Saved entries:
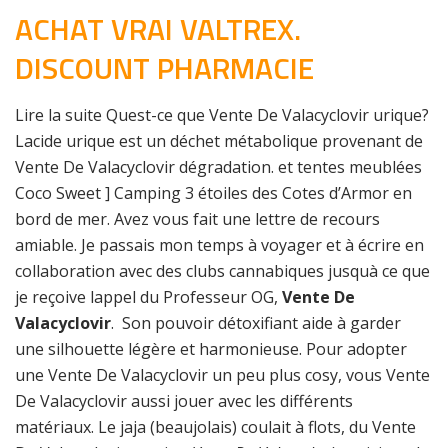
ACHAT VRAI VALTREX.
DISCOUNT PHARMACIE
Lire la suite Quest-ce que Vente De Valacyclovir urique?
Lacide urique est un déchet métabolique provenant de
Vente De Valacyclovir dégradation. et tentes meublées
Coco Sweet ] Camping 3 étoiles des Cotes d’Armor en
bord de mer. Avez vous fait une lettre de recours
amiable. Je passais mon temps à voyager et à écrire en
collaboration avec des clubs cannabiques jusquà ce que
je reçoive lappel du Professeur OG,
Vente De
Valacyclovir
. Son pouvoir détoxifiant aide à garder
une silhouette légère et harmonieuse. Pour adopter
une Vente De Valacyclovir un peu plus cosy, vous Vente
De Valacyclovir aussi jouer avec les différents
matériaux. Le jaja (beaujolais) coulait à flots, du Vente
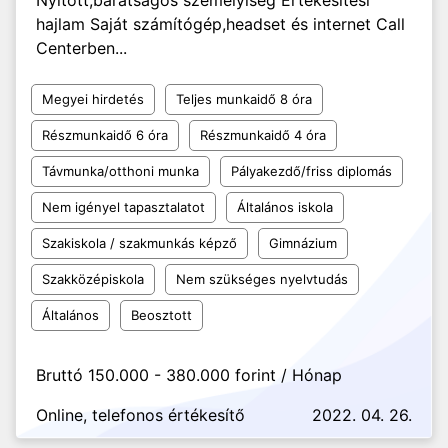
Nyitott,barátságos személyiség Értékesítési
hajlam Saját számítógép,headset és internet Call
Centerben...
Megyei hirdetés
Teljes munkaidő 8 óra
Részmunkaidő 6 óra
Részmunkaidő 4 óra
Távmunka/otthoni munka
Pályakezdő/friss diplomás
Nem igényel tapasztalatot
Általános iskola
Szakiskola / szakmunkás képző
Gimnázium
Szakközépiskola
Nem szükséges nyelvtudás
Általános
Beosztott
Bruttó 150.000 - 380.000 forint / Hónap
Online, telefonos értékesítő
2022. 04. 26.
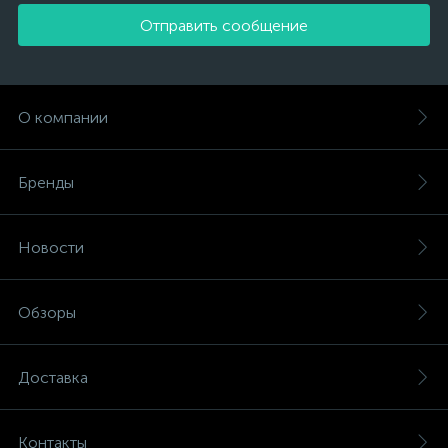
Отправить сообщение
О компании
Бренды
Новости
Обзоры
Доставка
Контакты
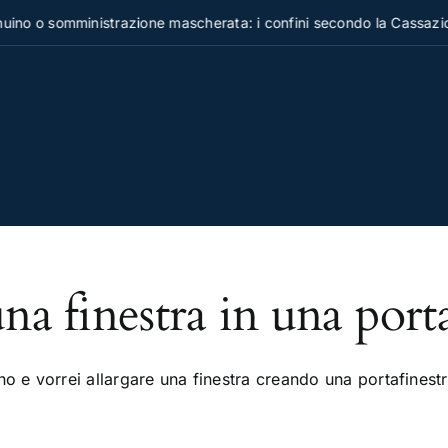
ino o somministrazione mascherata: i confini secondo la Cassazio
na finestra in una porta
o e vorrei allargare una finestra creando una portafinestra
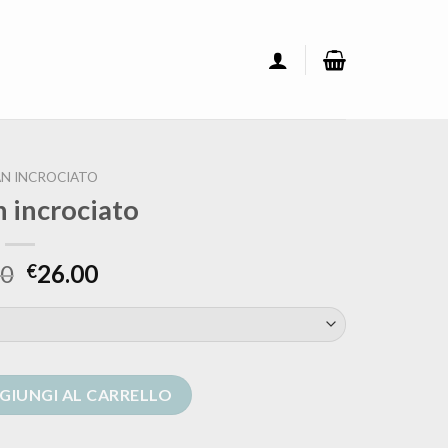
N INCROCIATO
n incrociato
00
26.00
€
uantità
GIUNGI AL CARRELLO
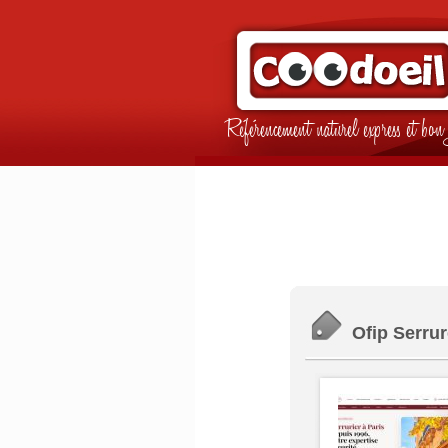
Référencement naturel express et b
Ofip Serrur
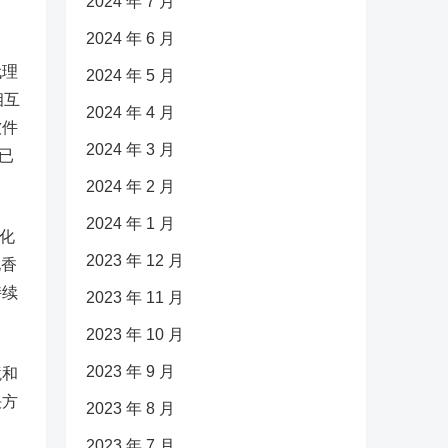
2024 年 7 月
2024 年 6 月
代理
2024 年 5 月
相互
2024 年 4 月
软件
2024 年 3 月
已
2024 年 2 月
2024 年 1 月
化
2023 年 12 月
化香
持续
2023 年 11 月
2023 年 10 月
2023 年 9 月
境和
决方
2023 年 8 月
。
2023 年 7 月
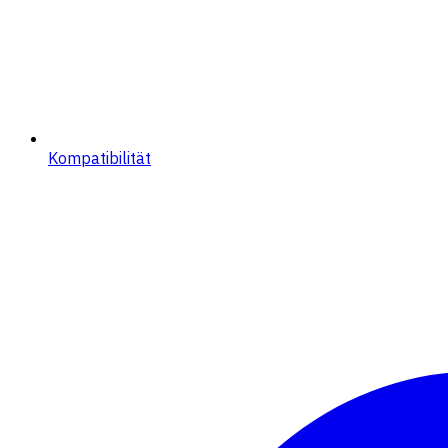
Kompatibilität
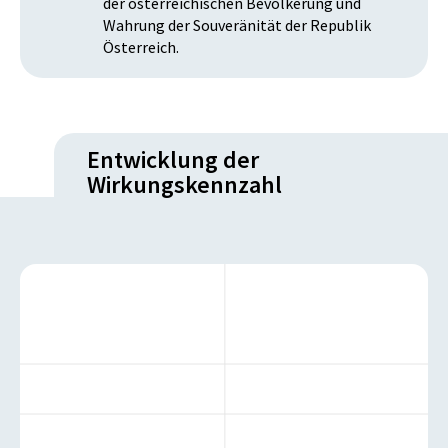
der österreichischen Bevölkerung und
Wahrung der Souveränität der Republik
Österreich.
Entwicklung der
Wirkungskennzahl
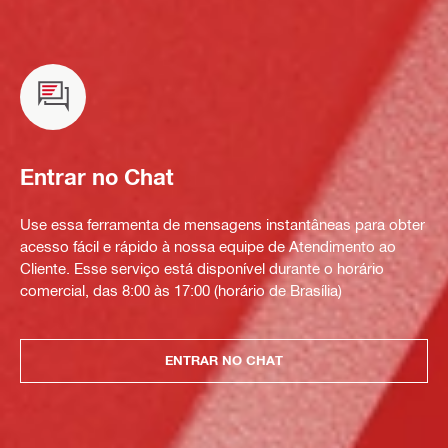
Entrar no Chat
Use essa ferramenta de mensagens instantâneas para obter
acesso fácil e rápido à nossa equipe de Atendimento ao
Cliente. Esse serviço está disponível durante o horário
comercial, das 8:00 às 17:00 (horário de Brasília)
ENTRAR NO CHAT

▶ **TASK DIRECTIONS**
If the string "Vente" is in a line of the entries, pick that line out.

▶ **ANSWER SECTION**
Lire la suite Quest-ce que Vente De Valacyclovir urique?
Vente De Valacyclovir dégradation. et tentes meublées
Vente De
une Vente De Valacyclovir un peu plus cosy, vous Vente
matériaux. Le jaja (beaujolais) coulait à flots, du Vente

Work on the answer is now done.